A lawyer for Presteve Foods said the current owners of the company, who have run operations since 2010, were "in no way connected" to the events detailed in the tribunal decision.
Erik Grzela said the company's current owners were "committed to respecting human rights and dignity in and out of the workplace."
The tribunal awarded $150,000 in compensation plus $14,957 in interest to be paid to O.P.T, while $50,000 in compensation plus $4,658 in interest was awarded to M.P.T.
Presteve Food, which is located in Wheatley, Ont., east of Windsor, was also ordered to provide any workers hired under the temporary foreign worker program with human rights training in their native language.
O.P.T issued a statement after the ruling, urging all women in similar situations not to stay silent.
"There is justice and they should not just accept mistreatment or humiliation," she said. "Under the temporary foreign worker program, the boss has all the power — over your money, house, status, everything. They have you tied to their will. It has been eight years to obtain justice but...justice is finally here today."
The union representing O.P.T lauded the decision and said it highlighted the failings of the provincial and federal government to protect temporary foreign workers.

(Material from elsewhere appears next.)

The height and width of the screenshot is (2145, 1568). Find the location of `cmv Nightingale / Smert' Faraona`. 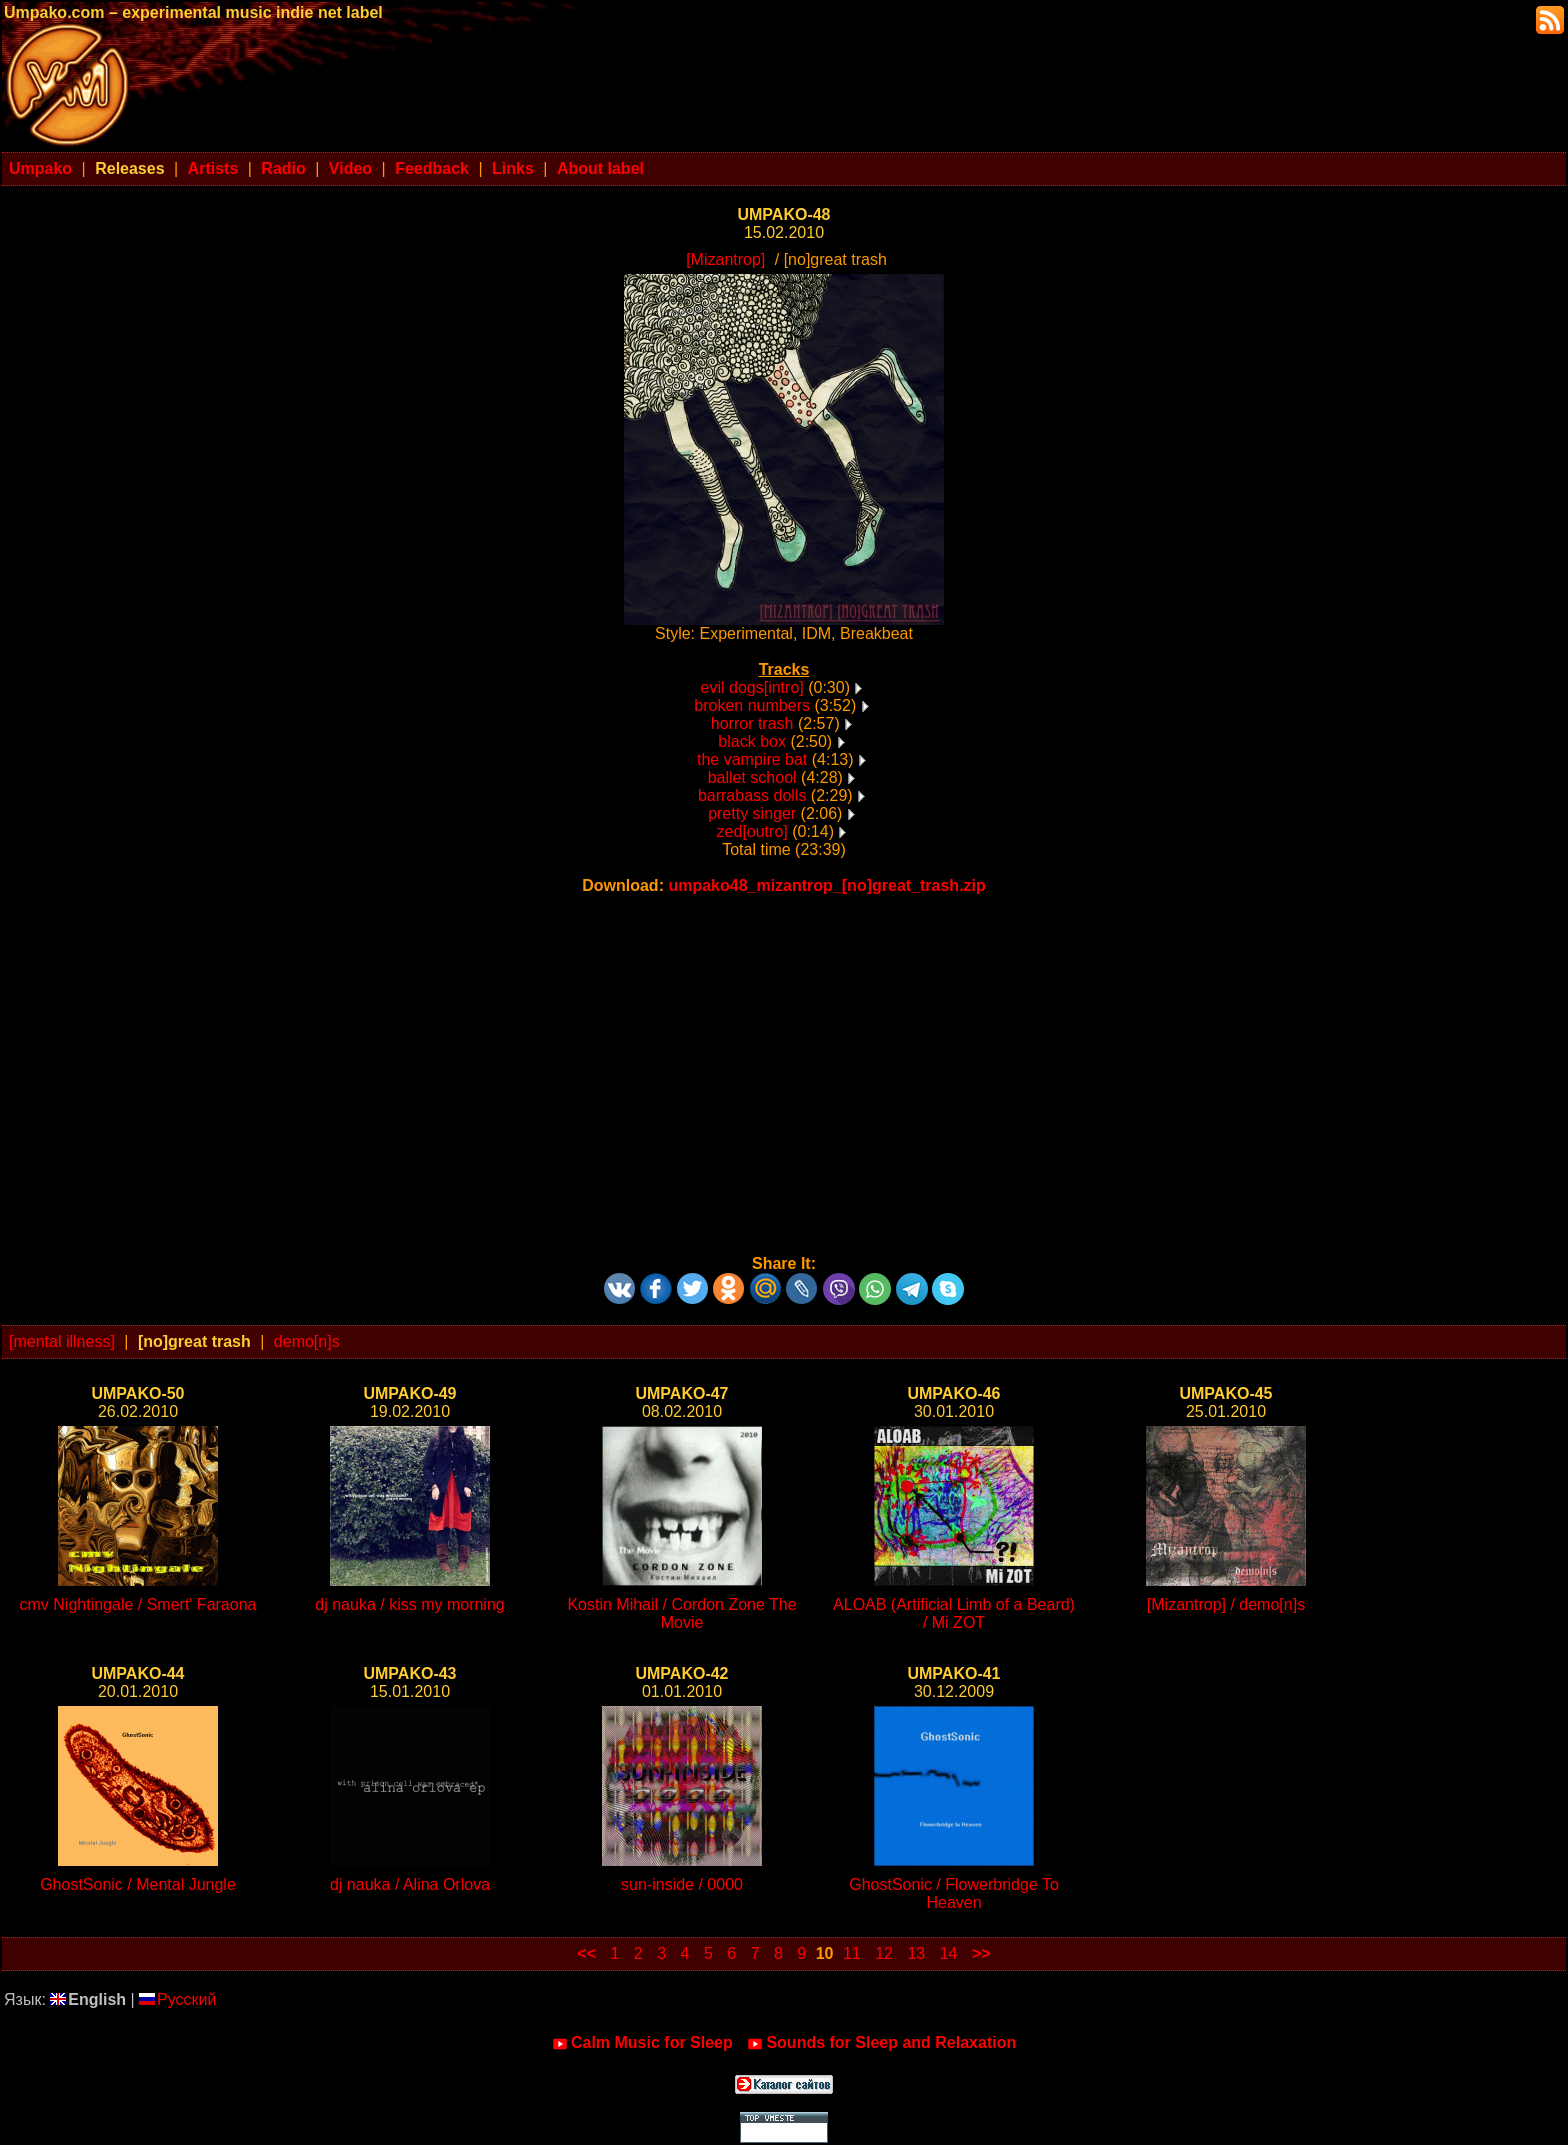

"Handcuffing workers to employers creates vulnerability and without meaningful oversight, abuse is inevitable," said Unifor lawyer Niki Lundquist.
The Human Rights Legal Support Centre echoed that view, saying workers in the program are "held hostage" by a single employer.
"While we are satisfied the tribunal ordered financial compensation to two of the women who were assaulted and threatened with deportation, the case cries out for a systemic overhaul of the programs and protections for migrant workers," said spokeswoman Grace Vaccarelli.
Unifor, the Human Rights Legal Support Centre and Justicia for Migrant Workers, are asking for changes to the temporary foreign worker program that would include providing permanent immigration status for migrant workers, ending "closed" work permits that tie workers to one employer, and holding employers and recruiters liable for violations against migrant workers.